Shila Aghassi Fundstück

Etwas aus der alten Pathologie mitzunehmen, war unmöglich, da es sich um einen Ausstellungsraum der Gedenkstätte handelte. Somit entschied ich mich auf meinem Rückweg über das Gelände der Klinik die Augen offen zu halten und bemerkte einen großen Tannenzapfen, der auf einer Grünfläche vor der alten Pathologie lag. Erst beim Anheben bemerkte ich den rostigen Draht, der sich um den Tannenzapfen schlang. Das änderte mein Empfinden schlagartig, da nun klar wurde, dass dieser Tannenzapfen einst Teil eines Gestecks oder ähnlichem gewesen sein musste. Er war nun nicht mehr ein Teil willkürlicher Natur des Grundstückes, sondern wurde mit einer Absicht dort hinterlassen. Da mir auch das Fotografieren auf dem Gelände der Klinik eigentlich untersagt war, nahm ich den Tannenzapfen als Erinnerung an meinen Besuch mit. Er liegt seitdem auf meiner Fensterbank, neben einer Blumenvase und Kerzenständern. Irgendwie ist der Tannenzapfen über die Zeit nun zu einem Teil meiner Wohnung geworden. Wie ich mich damit nun fühle, weiß ich noch nicht recht. Ich werde mein Empfinden weiterhin beobachten, da ich auch noch nicht weiß, was in Zukunft mit meinem Fundstück passieren wird/soll.

Nachtrag:

Zu dem Tannenzapfen der alten Pathologie hat sich ein kleinerer dazugesellt. Er stammt von dem Besuch der Gedenkstätte in Bergen-Belsen. 
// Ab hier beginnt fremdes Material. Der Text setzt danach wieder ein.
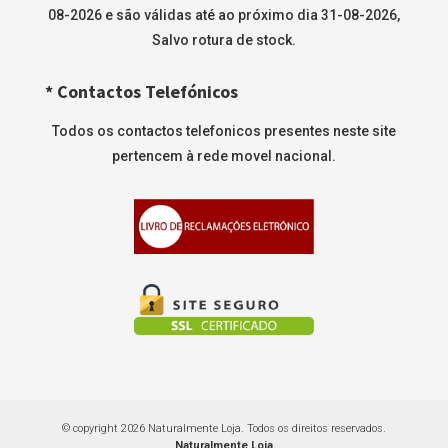
08-2026 e são válidas até ao próximo dia 31-08-2026,
Salvo rotura de stock.
* Contactos Telefónicos
Todos os contactos telefonicos presentes neste site
pertencem à rede movel nacional.
© copyright 2026 Naturalmente Loja. Todos os direitos reservados.
Naturalmente Loja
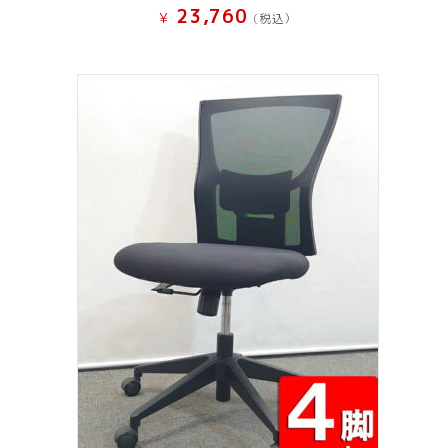
23,760
¥
(税込）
Seit Kurzem habe ich einen neuen Gedanken: Ich habe in unserem Seminar gelernt, wie wichtig die Konfrontation mit der NS Vergangenheit auch erneut im Erwachsenenalter ist. Die Geschehnisse sind bewusst, aber man befasst sich nach der Schulzeit nicht mehr so intensiv damit. So empfinde ich es zumindest. Daran möchte ich etwas ändern. Für mich persönlich haben die beiden Fundstücke nun einen Einfluss auf meine Gegenwart. Isoliert von ihrem eigentlichen Ort, wirken sie auf eine Art und Weise noch stärker und erinnern fern von ihrem Ursprung an das Gedenken. Für den Moment, gibt mir das ein gutes Gefühl. Es bedrückt und irritiert mich nicht mehr die Tannenzapfen täglich zu sehen.